Juster brilliantly evokes his fantasy world out of words, numbers, cliches and puns. The tollbooth has led Milo into the former kingdom of Wisdom, on the shores of the Sea of Knowledge. The country's rulership is split between two rival cities run by a pair of quarrelsome brothers. Dictionopolis, the city of words, is the realm of King Azaz the Unabridged. Words grow on trees and the king's five identical ministers talk like a thesaurus running out of control and travel in a carriage in which you have to be very quiet, "for it goes without saying". Digitopolis, the city of numbers, is ruled by Azaz' brother, the Mathemagician, who mines digits from the earth and serves Milo and his friends "subtraction stew", which makes you hungrier the more you eat. The brothers have imprisoned their adoptive sisters, the Princess of Pure Reason and the Princess of Sweet Rhyme, in a Castle in the Air surrounded by evil demons, because they refused to take sides in an idiotic squabble over whether words or numbers are superior.

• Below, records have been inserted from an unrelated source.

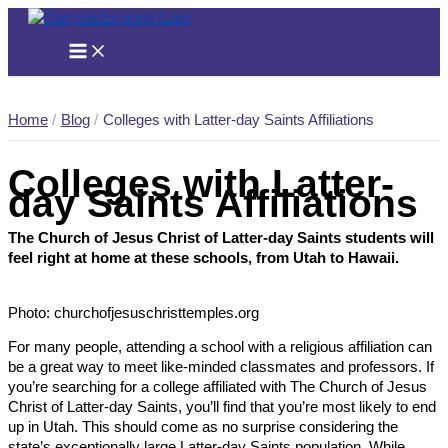
Skip
to
content
Home
Blog
Colleges with Latter-day Saints Affiliations
Colleges with Latter-
day Saints Affiliations
The Church of Jesus Christ of Latter-day Saints students will
feel right at home at these schools, from Utah to Hawaii.
Photo: churchofjesuschristtemples.org
For many people, attending a school with a religious affiliation can
be a great way to meet like-minded classmates and professors. If
you’re searching for a college affiliated with The Church of Jesus
Christ of Latter-day Saints, you’ll find that you’re most likely to end
up in Utah. This should come as no surprise considering the
state’s exceptionally large Latter-day Saints population. While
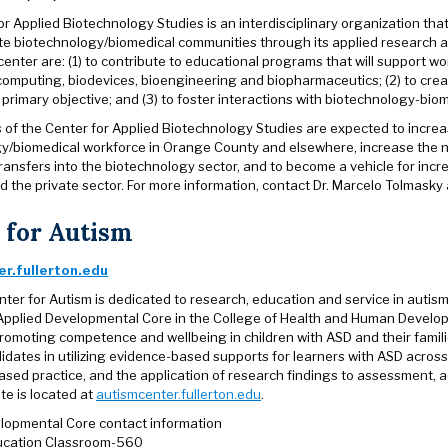
r Applied Biotechnology Studies is an interdisciplinary organization tha
ate biotechnology/biomedical communities through its applied research a
 center are: (1) to contribute to educational programs that will support
computing, biodevices, bioengineering and biopharmaceutics; (2) to cre
 primary objective; and (3) to foster interactions with biotechnology-biom
es of the Center for Applied Biotechnology Studies are expected to incre
y/biomedical workforce in Orange County and elsewhere, increase the nu
ransfers into the biotechnology sector, and to become a vehicle for inc
nd the private sector. For more information, contact Dr. Marcelo Tolmask
 for Autism
r.fullerton.edu
ter for Autism is dedicated to research, education and service in autism
Applied Developmental Core in the College of Health and Human Devel
romoting competence and wellbeing in children with ASD and their famili
idates in utilizing evidence-based supports for learners with ASD across
ased practice, and the application of research findings to assessment, a
te is located at
autismcenter.fullerton.edu
.
lopmental Core contact information
ducation Classroom-560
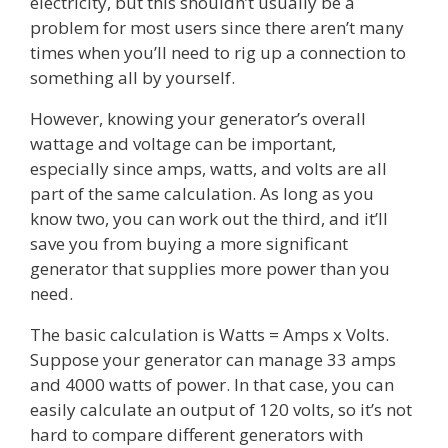
electricity, but this shouldn’t usually be a
problem for most users since there aren’t many
times when you’ll need to rig up a connection to
something all by yourself.
However, knowing your generator’s overall
wattage and voltage can be important,
especially since amps, watts, and volts are all
part of the same calculation. As long as you
know two, you can work out the third, and it’ll
save you from buying a more significant
generator that supplies more power than you
need.
The basic calculation is Watts = Amps x Volts.
Suppose your generator can manage 33 amps
and 4000 watts of power. In that case, you can
easily calculate an output of 120 volts, so it’s not
hard to compare different generators with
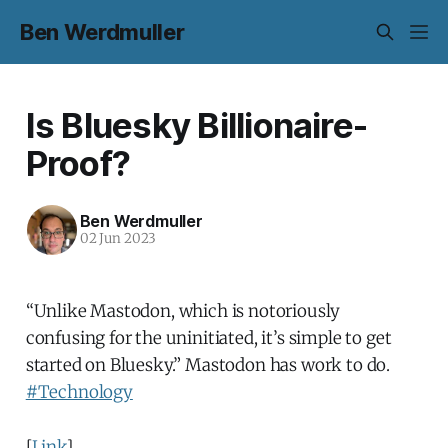
Ben Werdmuller
Is Bluesky Billionaire-
Proof?
Ben Werdmuller
02 Jun 2023
“Unlike Mastodon, which is notoriously
confusing for the uninitiated, it’s simple to get
started on Bluesky.” Mastodon has work to do.
#Technology
[
Link
]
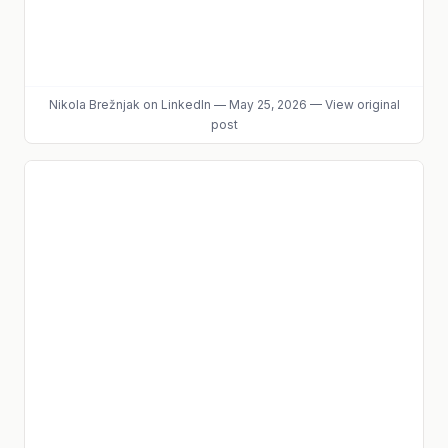
Nikola Brežnjak
on LinkedIn
—
May 25, 2026
—
View original
post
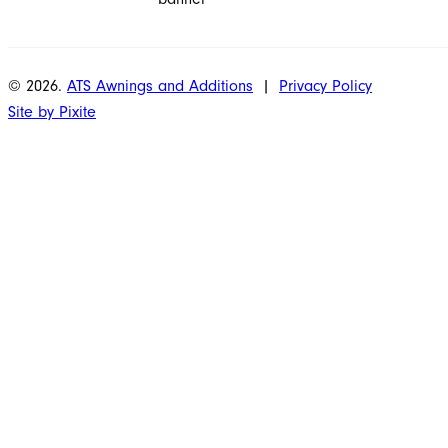
© 2026.
ATS Awnings and Additions
|
Privacy Policy
Site by Pixite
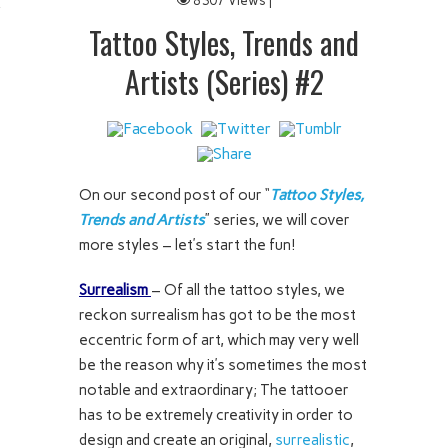
8307 Views |
 IT
Tattoo Styles, Trends and
Artists (Series) #2
On our second post of our “
Tattoo Styles,
Trends and Artists
” series, we will cover
more styles – let’s start the fun!
Surrealism
– Of all the tattoo styles, we
reckon surrealism has got to be the most
eccentric form of art, which may very well
be the reason why it’s sometimes the most
notable and extraordinary; The tattooer
has to be extremely creativity in order to
design and create an original,
surrealistic
,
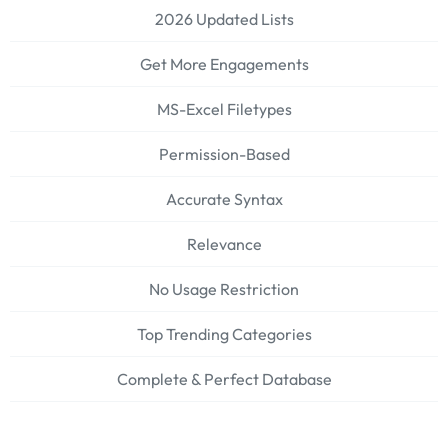
2026 Updated Lists
Get More Engagements
MS-Excel Filetypes
Permission-Based
Accurate Syntax
Relevance
No Usage Restriction
Top Trending Categories
Complete & Perfect Database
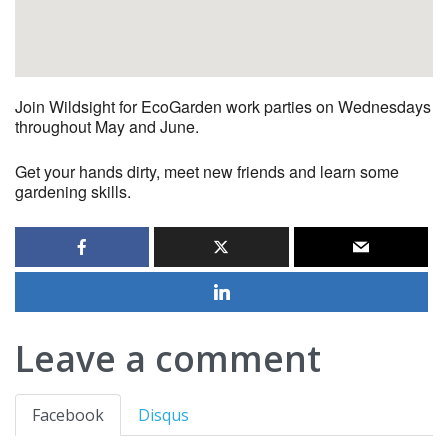
Join Wildsight for EcoGarden work parties on Wednesdays
throughout May and June.
Get your hands dirty, meet new friends and learn some
gardening skills.
Leave a comment
Facebook
Disqus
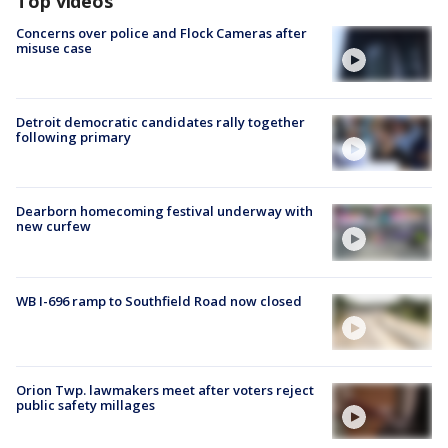
Top videos
Concerns over police and Flock Cameras after
misuse case
Detroit democratic candidates rally together
following primary
Dearborn homecoming festival underway with
new curfew
WB I-696 ramp to Southfield Road now closed
Orion Twp. lawmakers meet after voters reject
public safety millages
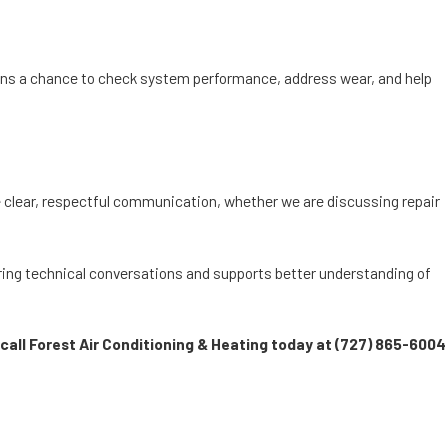
cians a chance to check system performance, address wear, and help
 clear, respectful communication, whether we are discussing repair
ring technical conversations and supports better understanding of
call Forest Air Conditioning & Heating today at
(727) 865-6004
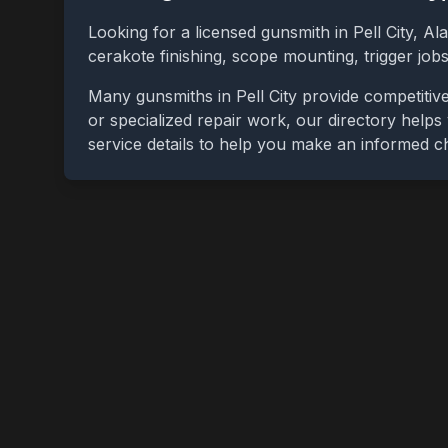
Looking for a licensed gunsmith in
Pell City
,
Al
cerakote finishing, scope mounting, trigger jo
Many gunsmiths in
Pell City
provide competitive
or specialized repair work, our directory helps 
service details to help you make an informed c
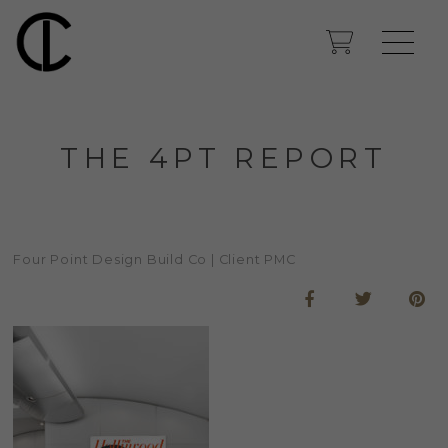
THE 4PT REPORT
Four Point Design Build Co | Client PMC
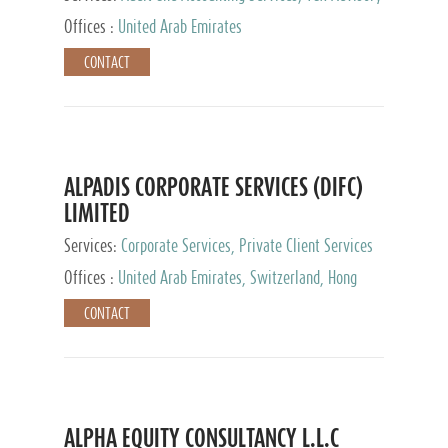
Services, Private Client Services
Offices :
United Arab Emirates
CONTACT
ALPADIS CORPORATE SERVICES (DIFC)
LIMITED
Services:
Corporate Services, Private Client Services
Offices :
United Arab Emirates, Switzerland, Hong
Kong, Singapore, Malaysia, Japan
CONTACT
ALPHA EQUITY CONSULTANCY L.L.C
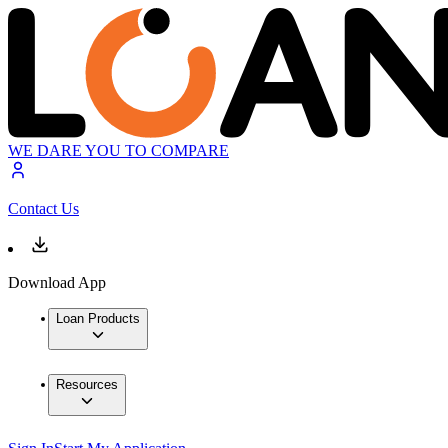
WE DARE YOU TO COMPARE
Contact Us
Download App
Loan Products
Resources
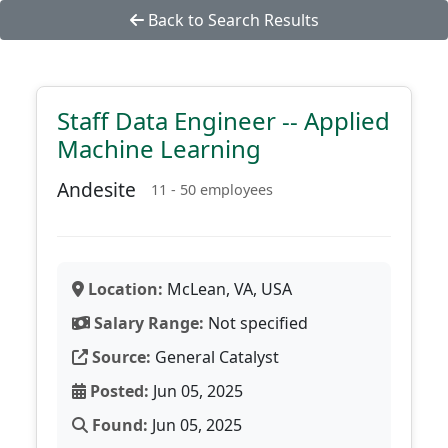
Back to Search Results
Staff Data Engineer -- Applied
Machine Learning
Andesite
11 - 50 employees
Location:
McLean, VA, USA
Salary Range:
Not specified
Source:
General Catalyst
Posted:
Jun 05, 2025
Found:
Jun 05, 2025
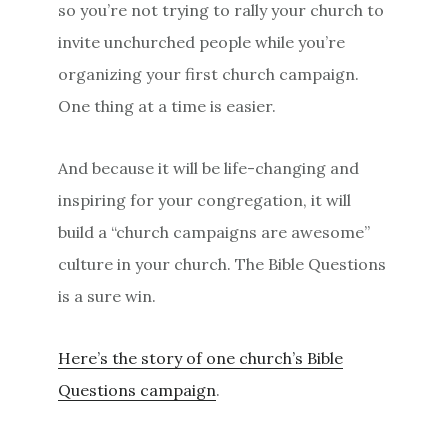
so you’re not trying to rally your church to
invite unchurched people while you’re
organizing your first church campaign.
One thing at a time is easier.
And because it will be life-changing and
inspiring for your congregation, it will
build a “church campaigns are awesome”
culture in your church. The Bible Questions
is a sure win.
Here’s the story of one church’s Bible
Questions campaign
.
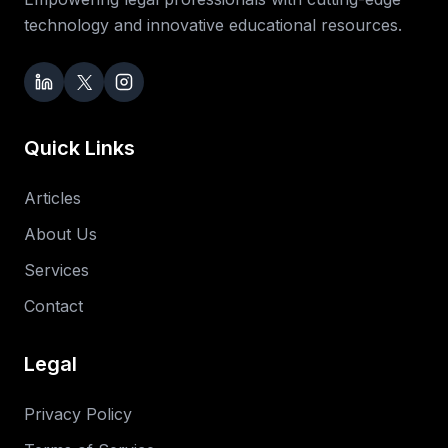
technology and innovative educational resources.
Quick Links
Articles
About Us
Services
Contact
Legal
Privacy Policy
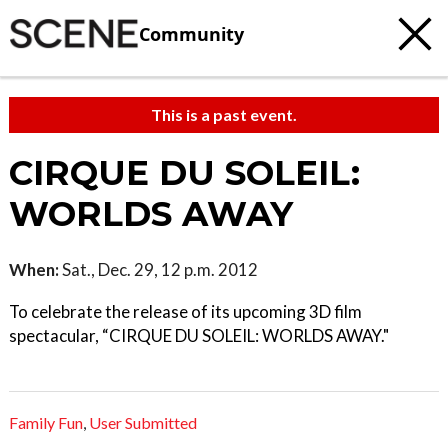
Community
This is a past event.
CIRQUE DU SOLEIL:
WORLDS AWAY
When:
Sat., Dec. 29, 12 p.m. 2012
To celebrate the release of its upcoming 3D film
spectacular, “CIRQUE DU SOLEIL: WORLDS AWAY."
Family Fun
,
User Submitted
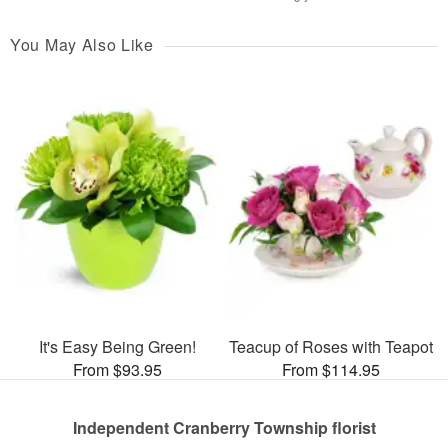
You May Also Like
It's Easy Being Green!
Teacup of Roses with Teapot
From $93.95
From $114.95
Independent Cranberry Township florist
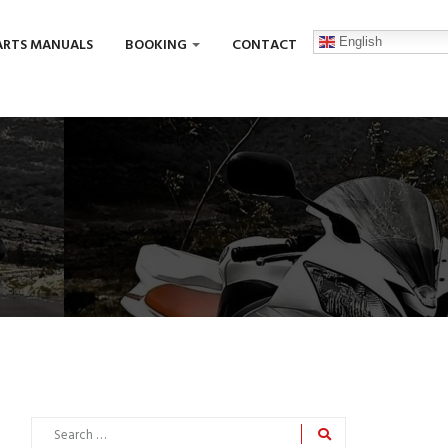
English
ARTS MANUALS
BOOKING
CONTACT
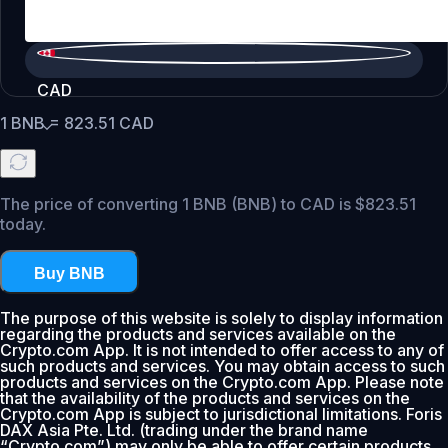
CAD
1
BNB
=
823.51
CAD
The price of converting 1 BNB (BNB) to CAD is $823.51
today.
Buy BNB
The purpose of this website is solely to display information
regarding the products and services available on the
Crypto.com App. It is not intended to offer access to any of
such products and services. You may obtain access to such
products and services on the Crypto.com App. Please note
that the availability of the products and services on the
Crypto.com App is subject to jurisdictional limitations. Foris
DAX Asia Pte. Ltd. (trading under the brand name
“Crypto.com”) may only be able to offer certain products,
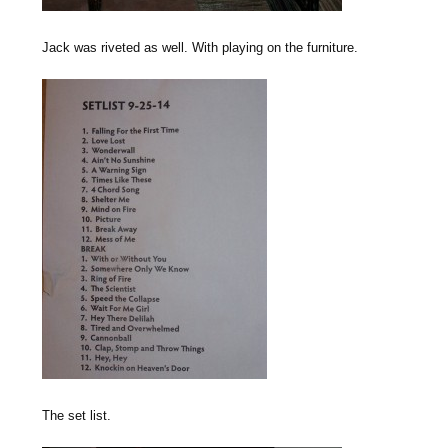
Jack was riveted as well. With playing on the furniture.
The set list.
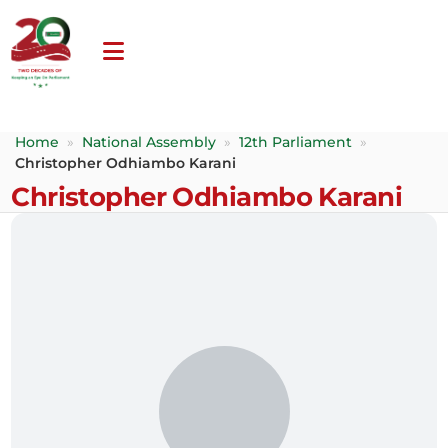
Home
»
National Assembly
»
12th Parliament
»
Christopher Odhiambo Karani
Christopher Odhiambo Karani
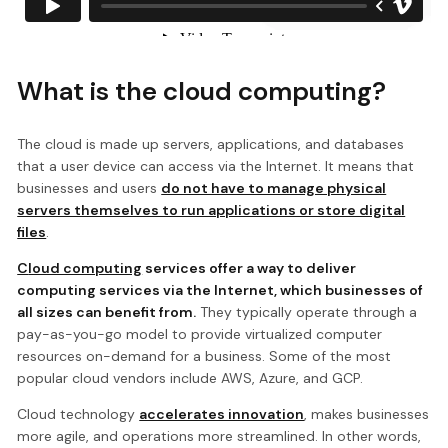
What is the cloud computing?
The cloud is made up servers, applications, and databases
that a user device can access via the Internet. It means that
businesses and users
do not have to manage physical
servers themselves to run applications or store digital
files
.
C
loud computing
services offer a way to deliver
computing services via the Internet, which businesses of
all sizes can benefit from.
They typically operate through a
pay-as-you-go model to provide virtualized computer
resources on-demand for a business. Some of the most
popular cloud vendors include AWS, Azure, and GCP.
Cloud technology
accelerates innovation
, makes businesses
more agile, and operations more streamlined. In other words,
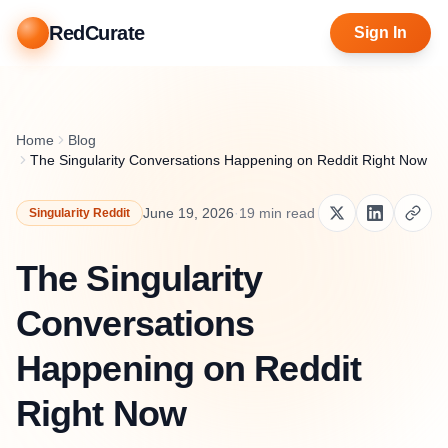
RedCurate
Sign In
Home
Blog
The Singularity Conversations Happening on Reddit Right Now
June 19, 2026
·
19
min read
Singularity Reddit
The Singularity
Conversations
Happening on Reddit
Right Now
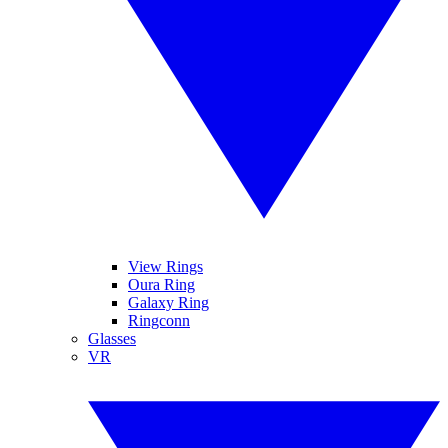
View Rings
Oura Ring
Galaxy Ring
Ringconn
Glasses
VR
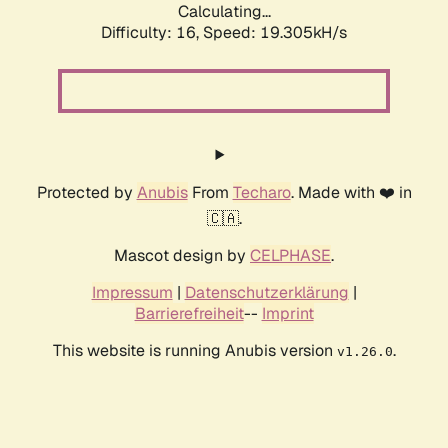
Calculating...
Difficulty: 16,
Speed: 19.305kH/s
Protected by
Anubis
From
Techaro
. Made with ❤️ in
🇨🇦.
Mascot design by
CELPHASE
.
Impressum
|
Datenschutzerklärung
|
Barrierefreiheit
--
Imprint
This website is running Anubis version
.
v1.26.0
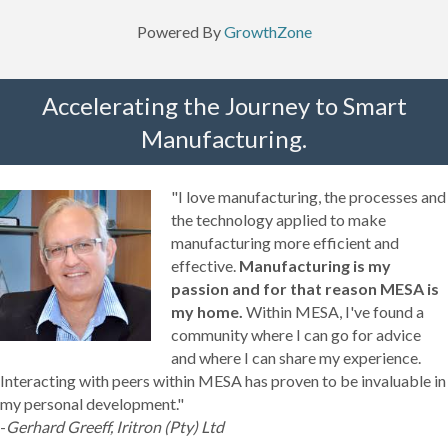
Powered By
GrowthZone
Accelerating the Journey to Smart
Manufacturing.
"I love manufacturing, the processes and
the technology applied to make
manufacturing more efficient and
effective.
Manufacturing is my
passion and for that reason MESA is
my home.
Within MESA, I've found a
community where I can go for advice
and where I can share my experience.
Interacting with peers within MESA has proven to be invaluable in
my personal development."
-
Gerhard Greeff, Iritron (Pty) Ltd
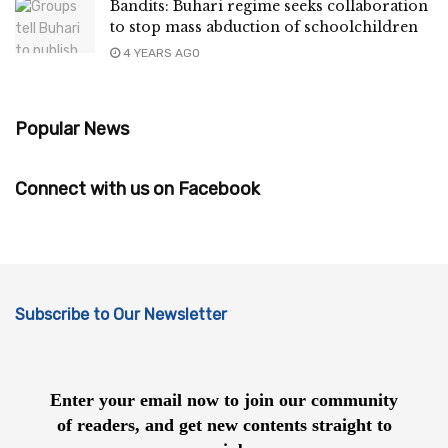
Bandits: Buhari regime seeks collaboration
to stop mass abduction of schoolchildren
4 YEARS AGO
Popular News
Connect with us on Facebook
Subscribe to Our Newsletter
Enter your email now to join our community
of readers, and get new contents straight to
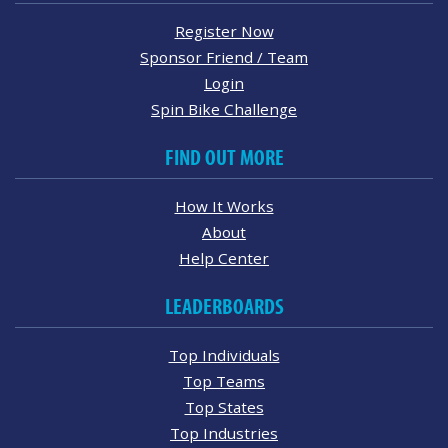
Register Now
Sponsor Friend / Team
Login
Spin Bike Challenge
FIND OUT MORE
How It Works
About
Help Center
LEADERBOARDS
Top Individuals
Top Teams
Top States
Top Industries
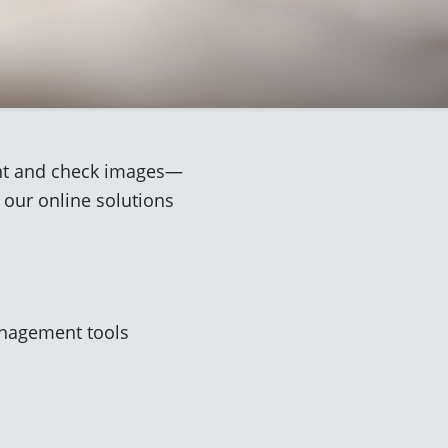
ment and check images—
 our online solutions
anagement tools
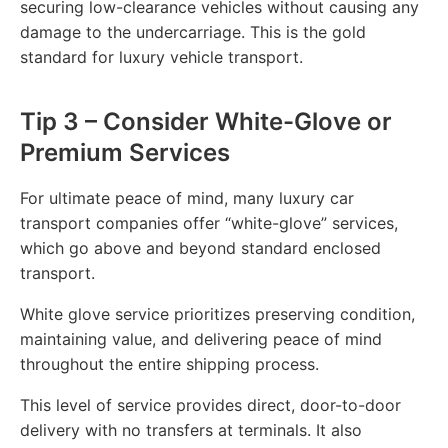
securing low-clearance vehicles without causing any
damage to the undercarriage. This is the gold
standard for luxury vehicle transport.
Tip 3 – Consider White-Glove or
Premium Services
For ultimate peace of mind, many luxury car
transport companies offer “white-glove” services,
which go above and beyond standard enclosed
transport.
White glove service prioritizes preserving condition,
maintaining value, and delivering peace of mind
throughout the entire shipping process.
This level of service provides direct, door-to-door
delivery with no transfers at terminals. It also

On his way to rescue the princesses, Milo runs into all sorts of interesting people. There is a very short policeman called Shrift; a perfectly sane doctor named Discord who specialises in unpleasant noises; a conductor named Chroma whose orchestra makes visual music; and approximately half of a child (0.58 to be exact) who is part of the average family: two parents and 2.58 children. This is better than it sounds, apparently, since the average family also has 1.27 automobiles, "and since I'm the only one who can drive three tenths of a car, I have the sole use of it." Milo and his friends also take an unscheduled trip to the island of Conclusions, which looks very pleasant from a distance but less so once one has involuntarily jumped there. If you do jump to Conclusions, you have to face a long hard swim in the Sea of Knowledge to get back to where you were.

The demons surrounding the Castle in the Air are an intimidating lot. There is the Official Senses Taker, an ink-spattered bureaucrat who delays the heroes with form-filling; the Terrible Trivium, a monster of habit; the Everpresent Wordsnatcher, a large and extremely soiled bird who twists everything said to it ("I come from a place called Context, but it's so unpleasant there I spend all my time out of it"); the Horrible Hopping Hindsight, who doesn't care where he's going as long as he knows why he shouldn't have been where he was; and the Triple Demons of Compromise: one short and fat, one tall and thin, and the third just like the other two.

If you have never read The Phantom Tollbooth, you are deprived and poverty-stricken. If your children have never read it, you are guilty of neglect.